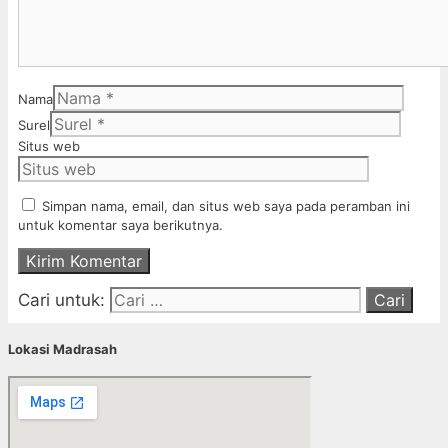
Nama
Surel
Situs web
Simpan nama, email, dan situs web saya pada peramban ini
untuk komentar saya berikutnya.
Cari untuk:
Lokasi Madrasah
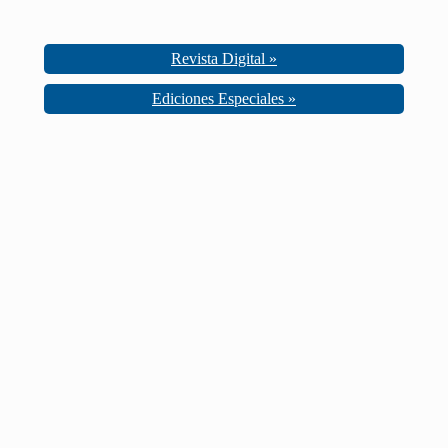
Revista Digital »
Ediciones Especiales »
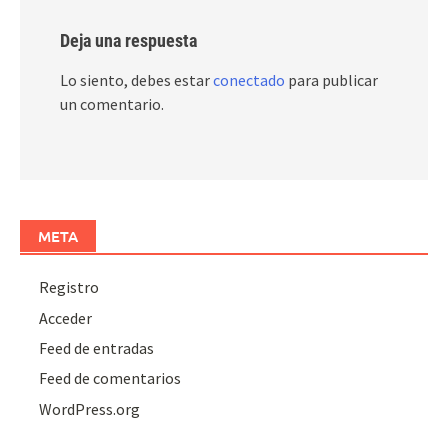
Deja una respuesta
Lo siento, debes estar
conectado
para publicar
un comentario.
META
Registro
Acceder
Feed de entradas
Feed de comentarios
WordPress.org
▬▬▬
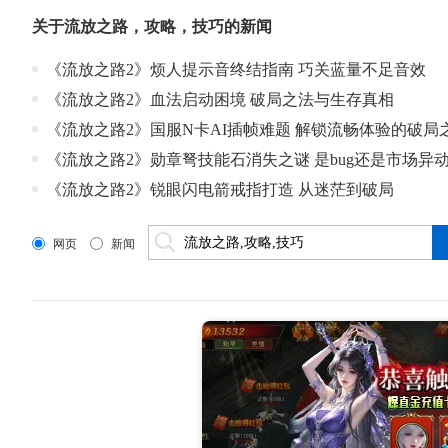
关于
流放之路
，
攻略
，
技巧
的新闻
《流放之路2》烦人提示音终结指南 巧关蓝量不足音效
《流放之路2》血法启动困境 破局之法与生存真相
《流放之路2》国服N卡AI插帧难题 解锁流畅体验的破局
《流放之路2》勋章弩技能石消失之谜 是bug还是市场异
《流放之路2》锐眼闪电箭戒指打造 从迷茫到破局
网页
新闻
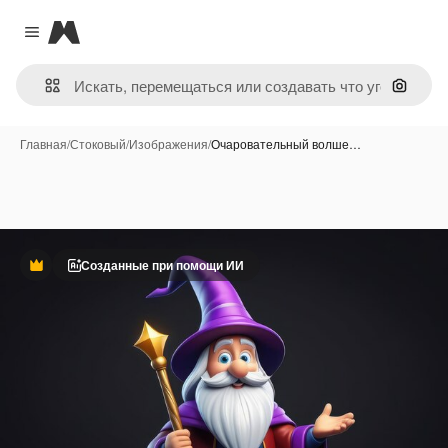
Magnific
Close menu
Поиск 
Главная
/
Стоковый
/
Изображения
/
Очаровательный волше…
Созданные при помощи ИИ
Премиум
▬▬▬
Copy each line of the listing above that includes the word "untuk".

untuk komentar saya berikutnya.
Cari untuk:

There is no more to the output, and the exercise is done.